PITTSFIELD — A city man accused of borrowing a car, driving it while intoxicated, hitting another vehicle and then severing a utility pole while trying to pull into a driveway was ordered held without bail for 120 days.
James Cooney's attorney, Robert Fuster, argued against holding him. There were conditions of release that could be imposed to ensure the public's safety including a curfew, GPS monitoring and daily alcohol testing, but did not excuse his client's actions, Fuster said.
"[Cooney] had a screw-up, and it's a big screw-up as far as I'm concerned," Fuster said.
Assistant Berkshire District Attorney Katy Innes was more blunt in her assessment of Cooney's behavior.
"He drinks, he drives, he hits things," she said during Cooney's dangerousness hearing in Central Berkshire District Court Wednesday before Judge William Rota.
Cooney, 48, was arrested Dec. 9 on charges of driving a motor vehicle under the influence of liquor (third offense), negligent operation of a motor vehicle, and operating a motor vehicle in violation of a license restriction for driving a car without a court-ordered ignition interlock device.
Fuster said Cooney has such a device in his personal vehicle, but borrowed someone else's car that evening.
Innes argued that indicates a willingness to ignore an order designed to keep himself and others safe.
"Instead, he takes someone else's car to drink and drive drunk," she said.
Cooney is accused of driving that vehicle under the influence, striking a car in Pittsfield and striking a utility pole on Kirchner Road in Dalton a few minutes later while attempting to pull into the driveway of his parents' home, then leaving the car and walking into the house.

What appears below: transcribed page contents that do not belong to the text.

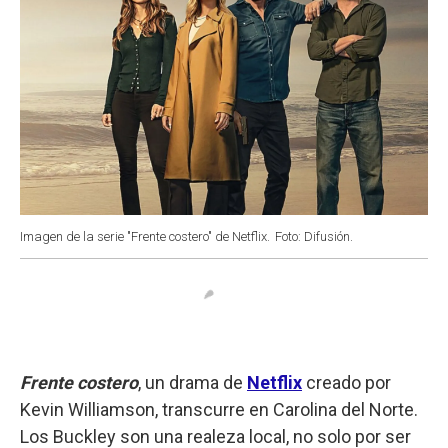
Imagen de la serie "Frente costero" de Netflix.
Foto: Difusión.
Frente costero
, un drama de
Netflix
creado por
Kevin Williamson, transcurre en Carolina del Norte.
Los Buckley son una realeza local, no solo por ser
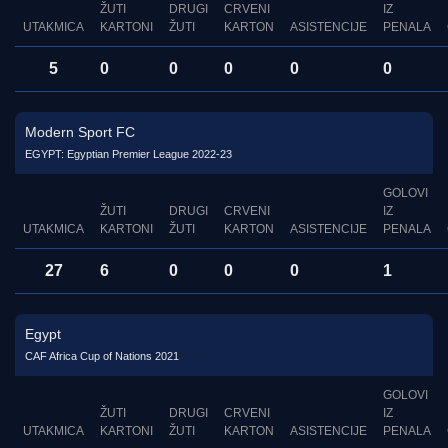
ŽUTI
DRUGI
CRVENI
IZ
UTAKMICA
KARTONI
ŽUTI
KARTON
ASISTENCIJE
PENALA
5
0
0
0
0
0
Modern Sport FC
EGYPT: Egyptian Premier League 2022-23
GOLOVI
ŽUTI
DRUGI
CRVENI
IZ
UTAKMICA
KARTONI
ŽUTI
KARTON
ASISTENCIJE
PENALA
27
6
0
0
0
1
Egypt
CAF Africa Cup of Nations 2021
GOLOVI
ŽUTI
DRUGI
CRVENI
IZ
UTAKMICA
KARTONI
ŽUTI
KARTON
ASISTENCIJE
PENALA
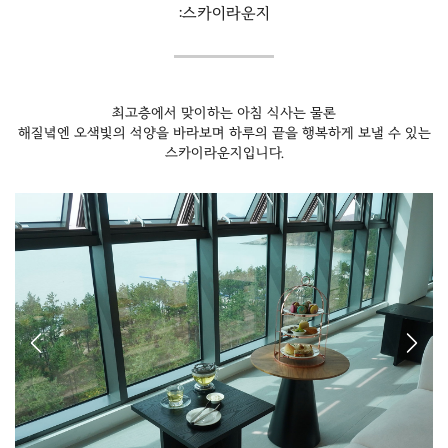
:스카이라운지
최고층에서 맞이하는 아침 식사는 물론
해질녘엔 오색빛의 석양을 바라보며 하루의 끝을 행복하게 보낼 수 있는
스카이라운지입니다.
Previous
Next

Police arrived after the accident was reported and Cooney repeatedly told officers he'd "messed up" and admitted to having "a couple" of beers, according to the police report.
Innes said there was a 12-pack of beer in Cooney's vehicle with four cans missing.
When asked if he'd be willing to take a field sobriety test following the crash, Cooney put his hands out and told police they "should just take him in."
He refused breath and chemical tests, but police did submit a preservation order for Cooney's blood and police applied for a search warrant to have it tested.
Cooney can appeal Rota's decision regarding his bail status to the Superior Court.
He is due back in court on Jan. 15 for a pre-trial hearing.